Você se sente sozinho, sem alguém pra te acompanhar nas lutas.
-Que é isso,
Pastor? Eu tenho minha família...
-Não, eu falo de
uma companheira. Mas Ele manda te dizer que ela vai chegar, e pode estar mais
perto do que você pensa. Permaneça no caminho, continue sendo o bom irmão, o
bom filho e o bom rapaz que é, pois o Senhor vai abrir as portas do coração de
alguém pra você poder entrar. E essa varoa vai ter que ser moldada.
-Moldada? Como
assim?
-Como um vaso
quebrado, que tem de ser restaurado. Só assim essa varoa poderá amar você sem
reservas. Continue orando, perseverante. E verá a obra se realizar em sua vida.
/////
Assim que Toni sai
do prédio, o seu celular toca.
-Fala, Mainha.
-Toni, tu tá aonde?
-Tô indo pra casa
agora, saindo do apartamento do pastor.
-Filho, eu queria
te pedir um favor. Tem como você voltar lá e perguntar como é que tá a irmã
Nelinha?
-O que é que ela
tem?
-Foi internada na
semana passada pra fazer hemodiálise. Sabe como é, o rim que tanto se queixa.
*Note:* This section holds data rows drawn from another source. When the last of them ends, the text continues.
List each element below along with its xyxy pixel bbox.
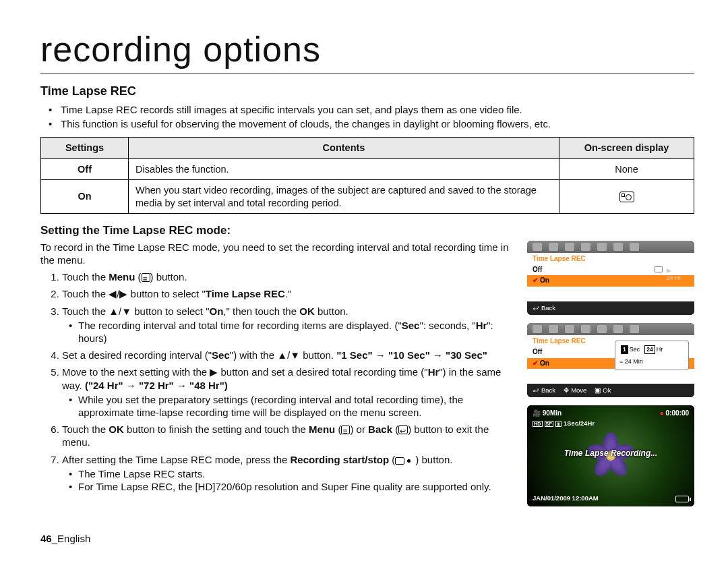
t: Sec	[402, 320, 420, 331]
t: Back	[541, 304, 555, 312]
subhead: Setting the Time Lapse REC mode:	[40, 223, 694, 238]
t: 24 Hr	[666, 274, 681, 281]
lcd-bottom-bar: ⮐ Back ✥ Move ▣ Ok	[527, 384, 694, 397]
t: Move to the next setting with the ▶ butt…	[62, 366, 428, 378]
t: Back	[368, 424, 392, 435]
t: "1 Sec" → "10 Sec" → "30 Sec"	[336, 349, 487, 361]
title-rule	[40, 74, 694, 74]
time-lapse-icon	[619, 192, 634, 202]
t: 0:00:00	[666, 409, 689, 417]
t: 90Min	[543, 409, 562, 417]
lcd-live-screenshot: 🎥 90Min ● 0:00:00 HD SF ⧗ 1Sec/24Hr Time…	[527, 405, 694, 506]
menu-icon	[142, 273, 150, 282]
t: ▶	[667, 267, 671, 274]
lcd-top-info: 🎥 90Min ● 0:00:00	[533, 409, 689, 418]
lcd-banner: Time Lapse Recording...	[527, 448, 694, 459]
lcd-popup-result: = 24 Min	[619, 358, 684, 366]
lcd-title: Time Lapse REC	[527, 253, 694, 264]
section-bullet: Time Lapse REC records still images at s…	[53, 103, 694, 116]
page-number: 46	[40, 533, 52, 544]
step: Touch the Menu () button.	[62, 270, 515, 283]
lcd-tab-bar	[527, 241, 694, 253]
cell-osd: None	[559, 158, 694, 180]
record-icon	[395, 457, 404, 465]
t: button.	[154, 271, 187, 283]
t: Hr	[657, 346, 663, 353]
t: Sec	[630, 346, 640, 353]
substep: While you set the preparatory settings (…	[70, 393, 515, 419]
t: button to finish the setting and touch t…	[124, 424, 309, 435]
table-row: On When you start video recording, image…	[41, 180, 694, 214]
menu-icon	[341, 426, 350, 434]
step: Move to the next setting with the ▶ butt…	[62, 366, 515, 419]
intro-text: To record in the Time Lapse REC mode, yo…	[40, 241, 515, 266]
th-osd: On-screen display	[559, 137, 694, 158]
lcd-popup: 1Sec 24Hr = 24 Min	[615, 341, 689, 370]
substep: The Time Lapse REC starts.	[70, 467, 515, 480]
lcd-menu-screenshot-2: Time Lapse REC Off ✔On 1Sec 24Hr = 24 Mi…	[527, 323, 694, 397]
t: Menu	[109, 271, 135, 283]
t: Ok	[603, 386, 611, 395]
step: After setting the Time Lapse REC mode, p…	[62, 453, 515, 494]
t: ": seconds, "	[419, 320, 475, 331]
t: Sec	[212, 349, 230, 361]
t: Back	[541, 386, 555, 395]
lcd-bottom-bar: ⮐ Back	[527, 301, 694, 315]
cell-content: Disables the function.	[129, 158, 559, 180]
t: button.	[419, 454, 452, 465]
t: After setting the Time Lapse REC mode, p…	[62, 454, 291, 465]
page-title: recording options	[40, 27, 694, 72]
t: or	[353, 424, 368, 435]
t: OK	[109, 424, 124, 435]
cell-content: When you start video recording, images o…	[129, 180, 559, 214]
lcd-menu-screenshot-1: Time Lapse REC Off ✔On ▶ 1 Sec 24 Hr ⮐ B…	[527, 241, 694, 315]
substep: For Time Lapse REC, the [HD]720/60p reso…	[70, 480, 515, 493]
step: Touch the ▲/▼ button to select "On," the…	[62, 305, 515, 345]
t: On	[540, 276, 549, 284]
lcd-back: ⮐ Back	[533, 386, 555, 395]
time-lapse-mini-icon	[655, 266, 663, 272]
section-bullet: This function is useful for observing th…	[53, 117, 694, 130]
t: ."	[285, 288, 292, 299]
back-icon	[398, 425, 408, 434]
step: Touch the OK button to finish the settin…	[62, 423, 515, 448]
th-settings: Settings	[41, 137, 129, 158]
t: Touch the	[62, 271, 109, 283]
substep: The recording interval and total time fo…	[70, 319, 515, 345]
steps-list: Touch the Menu () button. Touch the ◀/▶ …	[40, 270, 515, 493]
battery-icon	[675, 496, 689, 502]
t: ") with the ▲/▼ button.	[230, 349, 336, 361]
table-row: Off Disables the function. None	[41, 158, 694, 180]
t: Menu	[309, 424, 335, 435]
page-lang: English	[57, 533, 90, 544]
section-heading: Time Lapse REC	[40, 84, 694, 99]
t: ," then touch the	[223, 305, 299, 317]
t: 1Sec/24Hr	[564, 420, 595, 427]
t: Touch the ▲/▼ button to select "	[62, 305, 209, 317]
step: Touch the ◀/▶ button to select "Time Lap…	[62, 287, 515, 300]
lcd-tab-bar	[527, 323, 694, 335]
cell-osd-icon	[559, 180, 694, 214]
section-bullets: Time Lapse REC records still images at s…	[40, 103, 694, 130]
t: Recording start/stop	[291, 454, 390, 465]
t: On	[209, 305, 223, 317]
t: Set a desired recording interval ("	[62, 349, 212, 361]
lcd-ok: ▣ Ok	[595, 386, 611, 395]
t: Touch the ◀/▶ button to select "	[62, 288, 206, 299]
lcd-datetime: JAN/01/2009 12:00AM	[533, 494, 599, 502]
t: OK	[299, 305, 315, 317]
t: 1 Sec	[673, 267, 689, 274]
cell-setting: Off	[41, 158, 129, 180]
t: button.	[315, 305, 348, 317]
t: Time Lapse REC	[206, 288, 285, 299]
t: Move	[571, 386, 586, 395]
t: Hr	[476, 320, 487, 331]
t: The recording interval and total time fo…	[78, 320, 402, 331]
lcd-move: ✥ Move	[564, 386, 586, 395]
step: Set a desired recording interval ("Sec")…	[62, 349, 515, 361]
th-contents: Contents	[129, 137, 559, 158]
page-footer: 46_English	[40, 532, 694, 545]
cell-setting: On	[41, 180, 129, 214]
t: Hr	[428, 366, 439, 378]
settings-table: Settings Contents On-screen display Off …	[40, 137, 694, 214]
O
marido dela tá de acompanhante e não deu mais nenhuma notícia. Achei que o pastor
deve saber.
-Certo, eu vou
perguntar a ele. Me retorna daqui a pouco?
-Ligo depois. Obrigado,
meu anjo. Daqui a pouco, eu dou um toque- Iolanda desliga, e Toni volta para o
prédio, apertando o botão do elevador.
Assim que abre a
porta, fica estarrecido ao ver Lívia, pálida e com as mãos sobre a barriga,
demonstrando uma dor decorrente de um sangramento vindo de sua calça.
-Lívia? Lívia, o
que é que você tem?
Antes de sair do
elevador, a universitária desmaia. Toni tira a moça do local e grita por ajuda.